Küçük bir Not : Annem ve Babam bir daha birlikte yolculuğa çıkamadılar. Babam bu yolculuktan 3 yıl sonra son bir yolculuğa çıktı, bütün sevenlerinin O'nu çiçeklerle ve dualarla uğurladığı. Annemse, uzun zaman ara verdiği yolculuğuna zaman zaman benimle, zaman zaman başka sevdikleri ile devam etmekte ...

nAifce

YÜREĞİMDE TAŞIDIĞIM ŞEHİRLER ; İSTANBUL




İSTANBUL

Gittiğim şehirlerde kaybolmayı severim ben. Ara sokaklara girip çıkıp kafamda tamamen ters yüz edince şehri rahatlayanlardanım. Büyük mağazalarda, markalı markalı alışveriş yapmak yerine küçük cafelerde oturup etrafı ve insanları seyretmeyi tercih ederim. Geceleri bile uyumaz o şehri gezerim. Gündüz renkleri gece renkleriyle yer değiştirdiğinde şehir birden farklı bir kişiliğe bürünür. Zaten her şehrin bir gündüz bir gece kişiliği vardır şehirseverler bilir bunu. İstanbul gündüzleri güngörmüş, ağırbaşlı bir hanımefendidir, evet evet " İSTANBUL DİŞİDİR GÜNDÜZLERİ". Gece renkleri yanmaya başlayınca sokaklarında İstanbul kimliğini değiştirir hiç düşünmeden. Hovardalık taşar damarlarından, kabına sığamaz olur deli dolu çağlarına geri döner. "ERKEKLEŞİR İSTANBUL GECE SOKAKLARINDA"
Her yolculuğun bitiminde döndüğünüz şehir benim yaşadığım bu şehir ise dünyadaki en şanslı nüfus yoğunluğunda istatistiklere giriyorsunuz demektir. Bu şehir "YAŞAYAN ŞEHİR SEVERLERİN" şehridir. "ŞEHRİ İSTANBULU SEVMEKLE KALMAYIP YAŞAYANLAR" olarak MADE IN ISTANBUL damgalarımızla dolaşırız en ücra köşelerini bile gezegenimizin. Nereden düştü yolun buraya sorusuna ülke adı yerine  şehir plakası verenlerdenim ben. Produced in ISTANBUL :)

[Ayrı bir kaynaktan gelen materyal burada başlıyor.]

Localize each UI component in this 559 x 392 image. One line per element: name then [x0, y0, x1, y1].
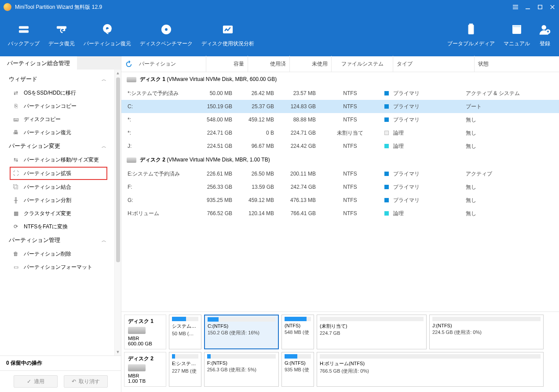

Gündüz kadın kılığında çocuklar doğurur bu ana, geceleri erkek kılığında can alır isimleri meçhul, soyadları faili-meçhul…

Gürültüyü, patırtıyı, karmaşayı, kiri pası, griyi, doluluğu, parasızlığı, yoksulluğu ama zenginliği de, ihtişamı da, efsunlu hikayelerde oryantali, doğunun gizemini, batının alışveriş merkezlerini, vapurla bir kıyıdan diğerine gitmeyi ve giderken simidini martılarla bölüşmeyi sevenlerin, camilerin şehre vuran gölgesinde gölge oyunlarını izlemeye tutkunların şehridir bu şehir.
Bu şehir dünyanın en arzu edilen kadını ve en taciz eden erkeğidir…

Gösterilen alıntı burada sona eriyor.